Unintended Irrevocable License

by | Feb 15, 2015 | Firm News

A trial court and the court of appeal have held that property owners who allowed a neighbor to landscape, irrigate and install lighting on a driveway easement across their property, had inadvertently and unintentionally given up a permanent irrevocable license for those improvements. The courts couldn’t grant the neighbor an easement for the landscaping improvements, because there was no dispute that the property owners had consented to the improvements. Both courts held that because the property owners had allowed the neighbor to expend a considerable amount of money and effort installing and maintaining the improvements and over a long period of time, six years, that an irrevocable license had been established. 

In order to create an easement, whether for access, landscaping, or any other use, either the owner of the property must make a deed granting the easement, or the person claiming the easement must use the easement area for five years openly and adversely. Adversely means without the consent of the property owner. Therefore, property owners have felt protected against giving up rights regarding their land when they allowed a neighbor to use a portion of it. Consent was and is still a defense to any claim to an easement. So is posting a “right to pass by permission” sign, pursuant Civil Code §1008. But it won’t protect you from an irrevocable license on your property. 

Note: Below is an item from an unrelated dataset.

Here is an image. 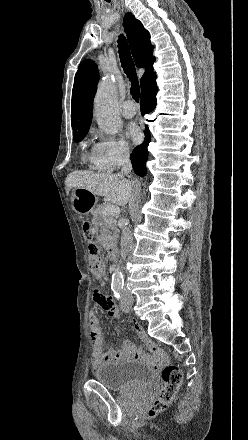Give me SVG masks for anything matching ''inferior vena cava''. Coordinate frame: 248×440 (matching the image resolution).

A non-easement permission to make such use of another person’s property is a license, and in most situations, such a license is revocable at any time.

Richardson v. Franc, a January 27, 2015 case from Novato, recognized that the property owners’ consent prevented the neighbor from acquiring an easement, but nonetheless gave the neighbor the permanent irrevocable right to keep and maintain the landscaping, irrigation system and lighting the neighbor had installed and maintained on the property for six years, with the owners’ knowledge.

If you want to protect against someone acquiring the right come onto or cross your property, or to use your property for some purpose, like landscaping, your consent will protect against the creation of an easement, but it won’t protect you against the creation of an irrevocable license under this case. Our advice is to offer to allow the other person to continue their use of a portion of your property only if that other person agrees to sign a written agreement that you can cancel such permission and block the access or remove the improvements upon written notice.

If the person attempting to use your property and establish such an easement or irrevocable license will not relent and will not sign such an agreement, then you must sue them. Maybe you can get them to agree to neighborhood mediation or mediation with an attorney or retired judge, to work something out. You can’t just let them continue. That’s what the Franc’s did, and now they’re stuck with their neighbors’ landscaping, irrigation and lighting forever.